Au-delà de la sécurité, gare à celui qui ne respecterait pas ces consignes, il pourrait être verbalisé : 90 pour l’absence d’équipements spéciaux, autant pour l’entrave à la circulation.
Comme il n’est pas possible de saler dans le secteur — sauf dans des cas très exceptionnels et sur des zones très localisées — l’unité routière dispose de plusieurs engins. Il y a la lame quand la couche n’est pas trop épaisse, l’étrave si l’épaisseur de neige dépasse les 10 cm et la fraise quand trop de neige s’est accumulée sur les bas côtés.
Enfin, la route d’accès au Markstein n’est de loin pas une route prioritaire. Les interventions n’ont donc pas lieu 24 heures sur 24. Le matin, les véhicules entrent en action entre 5 h et 6 h et les rondes peuvent se poursuivre jusqu’à 17 h, voire 18 h. « Plus tard, ça ne sert plus à rien d’intervenir, surtout s’il neige », souligne Christophe Odermatt. Les skieurs adeptes des nocturnes sont donc prévenus.Ski de fond: pistes tracées


André Grob, le président et entraîneur du ski club Ranspach, qui gère le domaine nordique au Markstein, a quelques soucis avec la météo, trop clémente pour que la neige tienne. « On a ouvert la piste qui va vers le Grand Ballon ainsi que la piste verte, ce qui nous fait à peu près 20 kilomètres de tracés. En revanche, le parc nordique est fermé jusqu’à dimanche inclus : ce jour-là, nous avons une compétition et nous sommes déjà en train d’apporter de la neige» , indiquait-il jeudi.

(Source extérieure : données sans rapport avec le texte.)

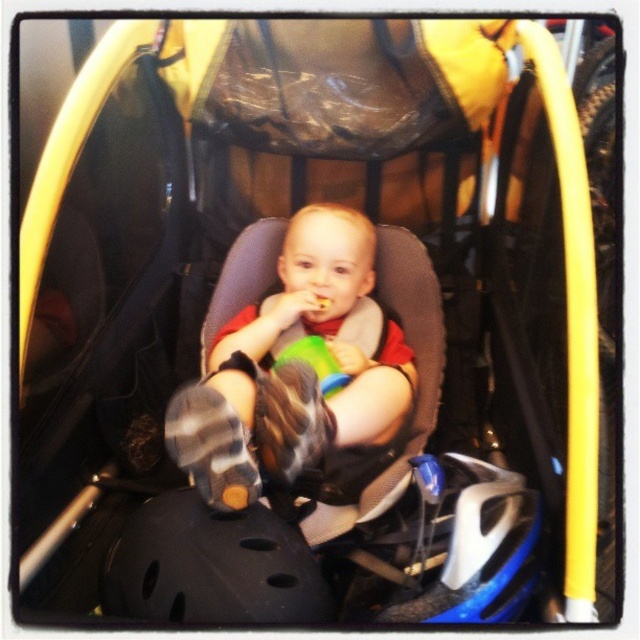 You are a photographer trying to capture a closeup shot of the matte gray baby at center and the black matte bicycle helmet at lower center. Since you want both objects to appear the same size in the photo, what should you do?

Since the matte gray baby at center is bigger than the black matte bicycle helmet at lower center, you should move closer to the black matte bicycle helmet at lower center and farther from the matte gray baby at center to make them appear the same size in the photo.

You are a photographer trying to capture a closeup shot of the matte gray baby at center and the black matte bicycle helmet at lower center. Since you want both subjects to be in focus, you need to know their relative sizes. Which object is taller?

The matte gray baby at center is taller than the black matte bicycle helmet at lower center.

You are a parent trying to ensure your child is safe while using the stroller. Based on the image, is the black matte bicycle helmet at lower center positioned in a way that it might interfere with the matte gray baby at center?

The black matte bicycle helmet at lower center is behind the matte gray baby at center, so it is not in a position to interfere with the baby. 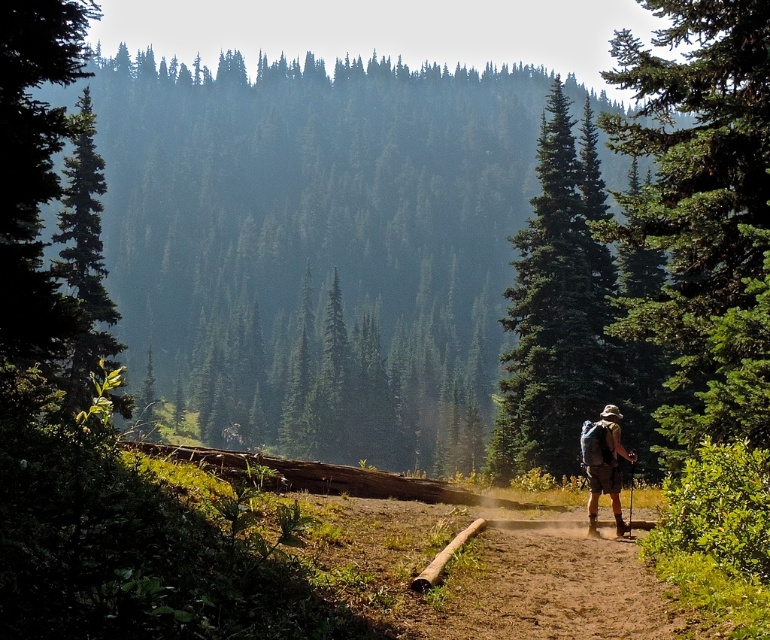 Question: Can you confirm if green matte tree at center is smaller than green matte tree at upper left?

Choices:
 (A) yes
 (B) no

Answer: (A)

Question: Estimate the real-world distances between objects in this image. Which object is closer to the green matte tree at right?

Choices:
 (A) green matte tree at center
 (B) green matte tree at upper left

Answer: (A)

Question: Observing the image, what is the correct spatial positioning of green matte tree at right in reference to green matte tree at upper left?

Choices:
 (A) left
 (B) right

Answer: (B)

Question: Among these points, which one is nearest to the camera?

Choices:
 (A) (742, 332)
 (B) (69, 116)
 (C) (603, 444)

Answer: (A)

Question: Is green matte tree at right to the right of green matte tree at upper left from the viewer's perspective?

Choices:
 (A) yes
 (B) no

Answer: (A)

Question: Which point is farther to the camera?

Choices:
 (A) green matte tree at right
 (B) camouflage fabric backpack at center
 (C) green matte tree at center

Answer: (C) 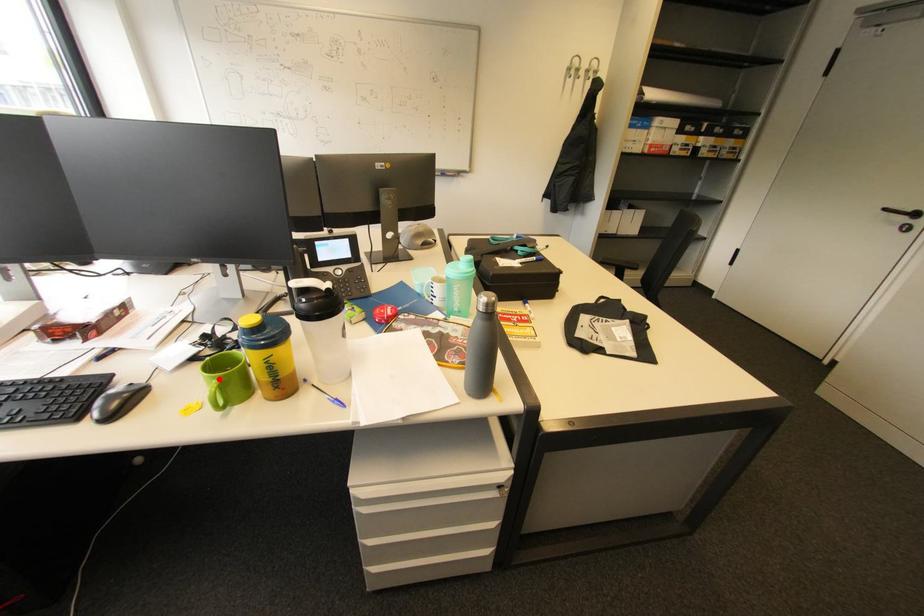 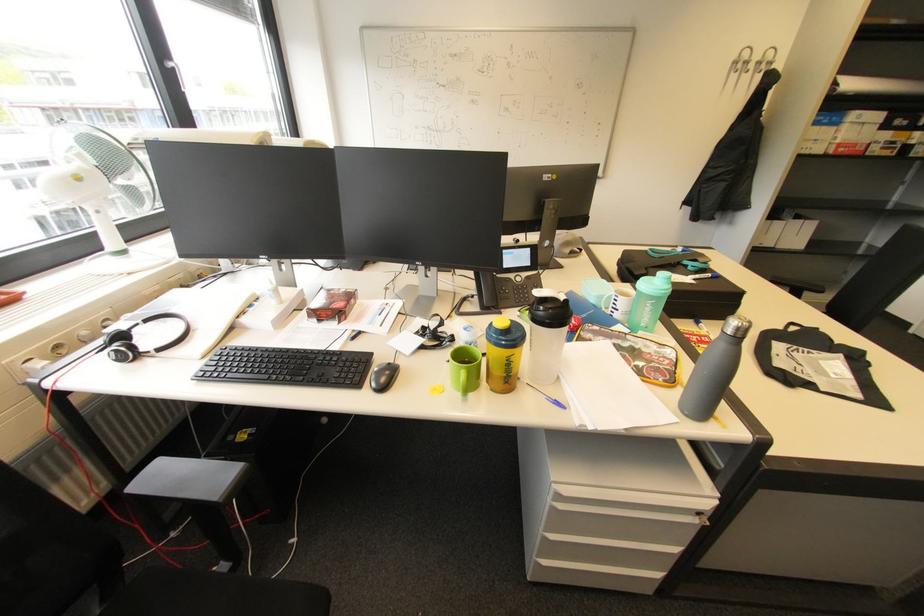 In the second image, find the point that corresponds to the highlighted location in the first image.

(468, 369)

Le syndicat mixte avait évoqué la mise en place d’un stand pour s’essayer au biathlon, à la suite d’une demande du ski club. Toutefois, les deux parties ne se sont pas encore mises d’accord pour savoir qui va acheter les cibles. « On ne peut pas, on est seulement un club » , s’excuse presque André Grob qui aimerait également pouvoir mettre à disposition des skis pour fondeurs confirmés. « Mais nous ne disposons pas de bâtiment en dur, nous avons seulement un baraquement au départ des pistes » , déplore André Grob depuis quelques années. Pour l’heure, une réflexion est en cours au syndicat mixte. Donc, cette année, l’offre restera identique à ce qu’elle était les hivers derniers.
La station est fin prête pour accueillir les skieurs, et croise les doigts pour que le froid persiste.